It’s that anonymity that lets him journey all the way to an abandoned old plaza, lower in the city than he’d been in years. Here, dust and rodents and bugs are seen more often than glittering citizens, and the hover cars that zip past carry heavy pollution in both chemicals and sounds.

The sizzle of Elbina peppers pulls him away from his thought. One of the most picant for humanoids, Elbinas carry a tang more like blaster-fire than anything edible. Cassian, admittedly, has grown fond of that taste, because Elbinas, being considered a weed and a waste by most humanoids, are quite cheap, and always had been easy for him to find. They’re nothing like the complex, hot-sweet or warmly-bitter types of pepper he remembers from further back in his past, but they still bring the smallest bit of a smile to his face.

And make his stomach rumble.

He keeps following to a small cart in the very edge of the plaza, tucked agains a wall, powered by cords that are most certainly running up the inside of the building, draining the power from a more wealthy section. Coruscant, he thinks, is good for that too. The rich are so rich here that theft-to-survive is so much easier.

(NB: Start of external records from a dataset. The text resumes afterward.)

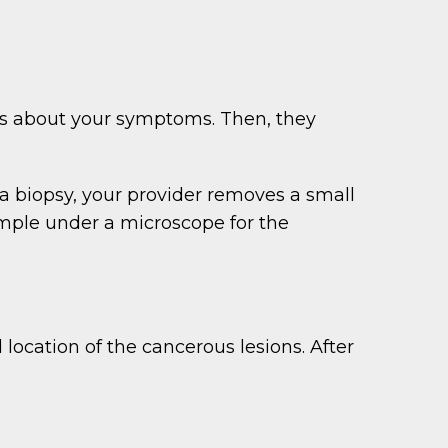
ks about your symptoms. Then, they
 a biopsy, your provider removes a small
sample under a microscope for the
 location of the cancerous lesions. After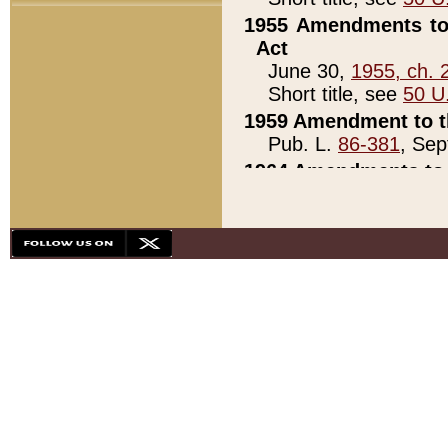
1955 Amendments to 
Act
June 30,
1955, ch. 
Short title, see
50 U
1959 Amendment to th
Pub. L.
86-381
, Sep
1964 Amendments to 
Pub. L.
88-451
, Au
21)
1979 White House Con
Pub. L.
95-272
, ti
note)
1979 White House Co
Pub. L.
95-272
, ti
note)
1984 Act to Combat I
Pub. L.
98-533
, Oc
seq.)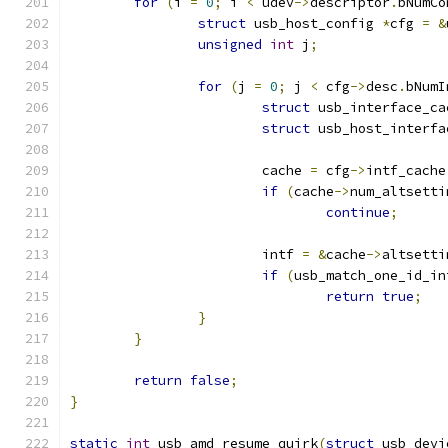
for
(
i 
=
0
;
 i 
<
 udev
->
descriptor
.
bNumCo
struct
 usb_host_config 
*
cfg 
=
&
unsigned
int
 j
;
for
(
j 
=
0
;
 j 
<
 cfg
->
desc
.
bNumI
struct
 usb_interface_ca
struct
 usb_host_interfa
			cache 
=
 cfg
->
intf_cache
if
(
cache
->
num_altsetti
continue
;
			intf 
=
&
cache
->
altsetti
if
(
usb_match_one_id_in
return
true
;
}
}
return
false
;
}
static
int
 usb_amd_resume_quirk
(
struct
 usb_devi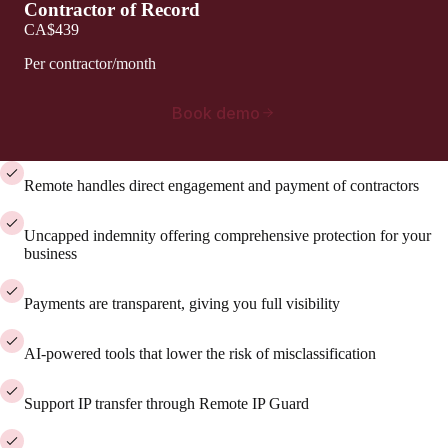
Contractor of Record
CA$439
Per contractor/month
Book demo
Remote handles direct engagement and payment of contractors
Uncapped indemnity offering comprehensive protection for your
business
Payments are transparent, giving you full visibility
AI-powered tools that lower the risk of misclassification
Support IP transfer through Remote IP Guard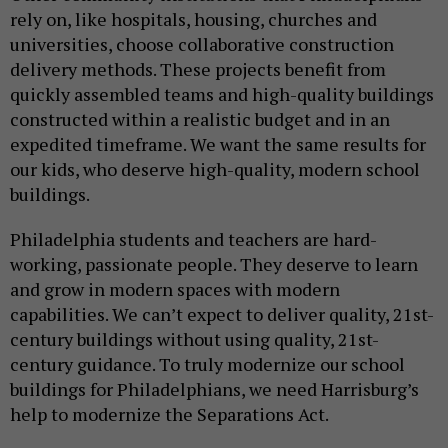
rely on, like hospitals, housing, churches and
universities, choose collaborative construction
delivery methods. These projects benefit from
quickly assembled teams and high-quality buildings
constructed within a realistic budget and in an
expedited timeframe. We want the same results for
our kids, who deserve high-quality, modern school
buildings.
Philadelphia students and teachers are hard-
working, passionate people. They deserve to learn
and grow in modern spaces with modern
capabilities. We can’t expect to deliver quality, 21st-
century buildings without using quality, 21st-
century guidance. To truly modernize our school
buildings for Philadelphians, we need Harrisburg’s
help to modernize the Separations Act.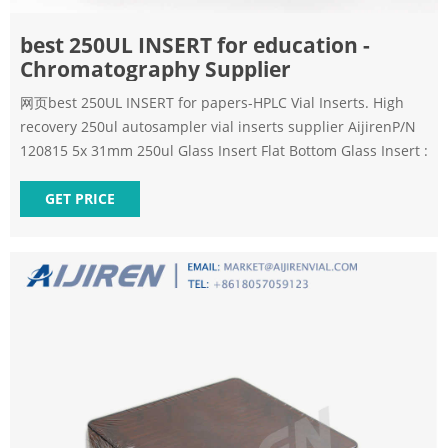
best 250UL INSERT for education -
Chromatography Supplier
网页best 250UL INSERT for papers-HPLC Vial Inserts. High
recovery 250ul autosampler vial inserts supplier AijirenP/N
120815 5x 31mm 250ul Glass Insert Flat Bottom Glass Insert :
GET PRICE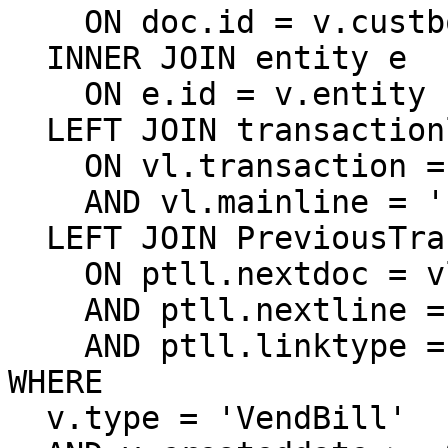
    ON doc.id = v.custbody_sw_vendor_invoice_doc

  INNER JOIN entity e

    ON e.id = v.entity

  LEFT JOIN transactionline vl

    ON vl.transaction = v.id

    AND vl.mainline = 'F'

  LEFT JOIN PreviousTransactionLineLink ptll

    ON ptll.nextdoc = vl.transaction

    AND ptll.nextline = vl.id

    AND ptll.linktype = 'OrdBill'

WHERE

  v.type = 'VendBill'
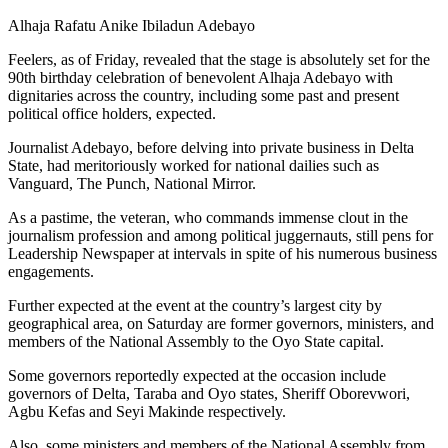
Alhaja Rafatu Anike Ibiladun Adebayo
Feelers, as of Friday, revealed that the stage is absolutely set for the
90th birthday celebration of benevolent Alhaja Adebayo with
dignitaries across the country, including some past and present
political office holders, expected.
Journalist Adebayo, before delving into private business in Delta
State, had meritoriously worked for national dailies such as
Vanguard, The Punch, National Mirror.
As a pastime, the veteran, who commands immense clout in the
journalism profession and among political juggernauts, still pens for
Leadership Newspaper at intervals in spite of his numerous business
engagements.
Further expected at the event at the country’s largest city by
geographical area, on Saturday are former governors, ministers, and
members of the National Assembly to the Oyo State capital.
Some governors reportedly expected at the occasion include
governors of Delta, Taraba and Oyo states, Sheriff Oborevwori,
Agbu Kefas and Seyi Makinde respectively.
Also, some ministers and members of the National Assembly from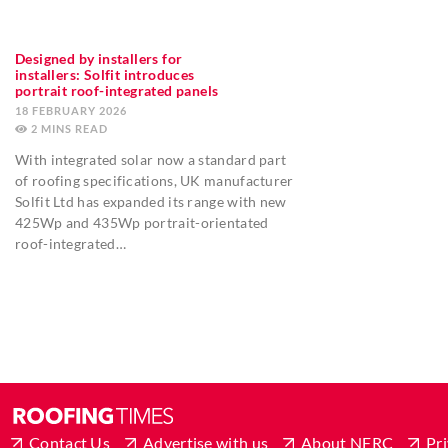
Designed by installers for
installers: Solfit introduces
portrait roof-integrated panels
18 FEBRUARY 2026
2
MINS
With integrated solar now a standard part
of roofing specifications, UK manufacturer
Solfit Ltd has expanded its range with new
425Wp and 435Wp portrait-orientated
roof-integrated…
Contact Us
Advertise with us
About NFRC
Pri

“Hello,” he greets the woman who is bent over the hot eltco-griddle, chopping the peppers into smaller pieces, near the sizzling meat. It’s a style he recognizes as Hoskoian, which makes him pivot, falling into another language, bowing his head and extending one hand flat. “H’chu apendkee.”

Without looking up, she mutters “Achuta.”

It’s a greeting, nonetheless. And she is quite busy, her hands flying over the various tasks to cook the meal, turning the flatbread, pushing the meat to cook evenly, and then, fidgeting with a knob that must control the heating array beneath the griddle. Her hands are wrinkled, bony, bearing as many scars as there are signs of her advanced age.

“It smells wonderful, grandmother.” he asks, because in most regions that speak huttese, that is always a compliment. Because family, found, blood, battle-forged, is valued the most by people who have lost theirs.

That makes her look up with a grateful smile. She asks, “you cook?”

“I try to.” Cassian pauses, “how much do you sell the food for?”

“I do not sell.”

“Pardon?” he keeps his manners soft and gentle.To speak Huttese to another person is to speak the language they suffered under, the language of the masters who had marked her hand as a sign of her as property. It is the least Cassian can do, he thinks, to offer her respect in her native tongue.

“I make food for all who need it. I… I want to help.”

A lifetime ago, he would have known what to do. Would have whispered to her of the Rebellion, would have given her his recruiter speech. Now, he has no hope to offer her. What is he supposed to tell people now that the war is over? What can he promise when the new dawn has come and the old pain still remains?

Now, he has nothing to offer her, this woman who is doing more with her time to help those the Rebellion has left behind than anything Cassian has done in years. What good is it to be a war hero if he turns his back on those in need in times of peace? But what can he offer? He knows that he can get the meager credits he’d tossed into a pocket into her own purse without her noticing, but he wants to, he needs to offer more.

All he has, in the end, is all he’s ever had. Himself. “I’d like to help you then.”

She looks him up and down, as calculating as any general on a battlefield, before nodding curtly. “You’ll do. Tend to my peppers.”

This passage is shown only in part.